#### WHAT IS EXPECTED
Where does the string "staticText" occur in the entries below? Copy every line where it does.

○ ○ ○ ○ ○ ○ ○

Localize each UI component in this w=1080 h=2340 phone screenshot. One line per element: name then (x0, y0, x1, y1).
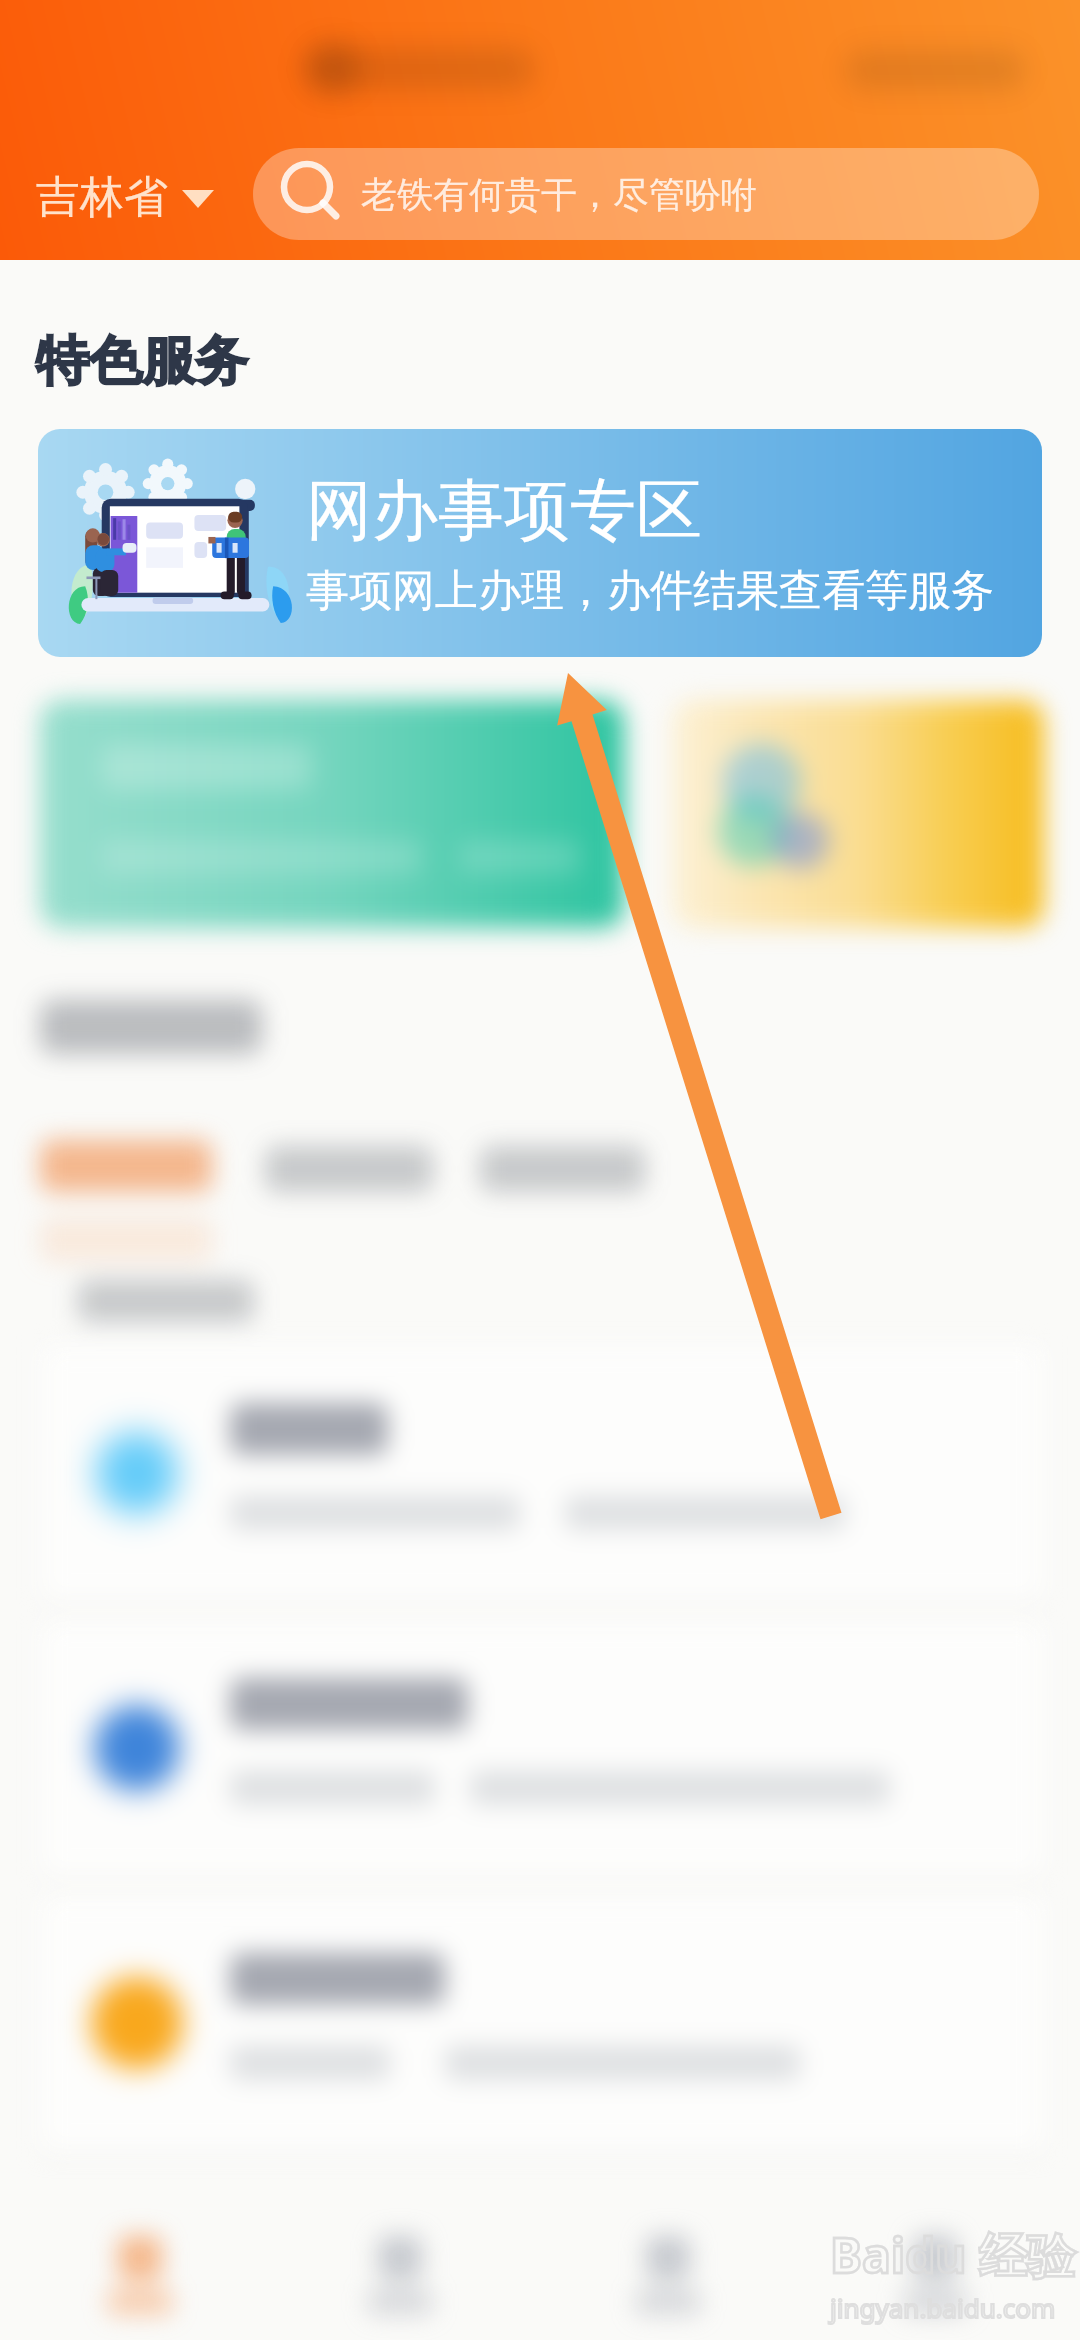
button[interactable]: Tab (578, 2228, 758, 2340)
button[interactable]: Home tab (50, 2228, 230, 2340)
staticText: Baidu 经验 (830, 2222, 1076, 2288)
button[interactable]: Tab 2 (265, 1146, 433, 1192)
staticText: 吉林省 (36, 170, 168, 225)
button[interactable]: Service item (0, 1341, 1080, 1605)
button[interactable]: 办事指南专区 (672, 700, 1044, 928)
staticText: 特色服务 (36, 328, 248, 395)
button[interactable]: Service item (0, 1616, 1080, 1880)
button[interactable]: Tab (845, 2228, 1025, 2340)
button[interactable]: Tab (310, 2228, 490, 2340)
button[interactable]: Service item (0, 1891, 1080, 2155)
button[interactable]: 搜索 (253, 148, 1039, 240)
button[interactable]: 便民服务专区 (40, 700, 624, 928)
button[interactable]: 选择地区 吉林省 (30, 166, 222, 229)
button[interactable]: 网办事项专区 (38, 429, 1042, 657)
staticText: 老铁有何贵干，尽管吩咐 (361, 172, 757, 217)
button[interactable]: Tab 1, selected (40, 1140, 212, 1192)
staticText: 事项网上办理，办件结果查看等服务 (306, 564, 994, 618)
staticText: 网办事项专区 (306, 469, 702, 552)
button[interactable]: Tab 3 (480, 1146, 645, 1192)
staticText: jingyan.baidu.com (830, 2290, 1056, 2325)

○ ○ ○ ○ ○ ○ ○

#### TASK RESPONSE
staticText: Baidu 经验 (830, 2222, 1076, 2288)
staticText: 吉林省 (36, 170, 168, 225)
staticText: 特色服务 (36, 328, 248, 395)
staticText: 老铁有何贵干，尽管吩咐 (361, 172, 757, 217)
staticText: 事项网上办理，办件结果查看等服务 (306, 564, 994, 618)
staticText: 网办事项专区 (306, 469, 702, 552)
staticText: jingyan.baidu.com (830, 2290, 1056, 2325)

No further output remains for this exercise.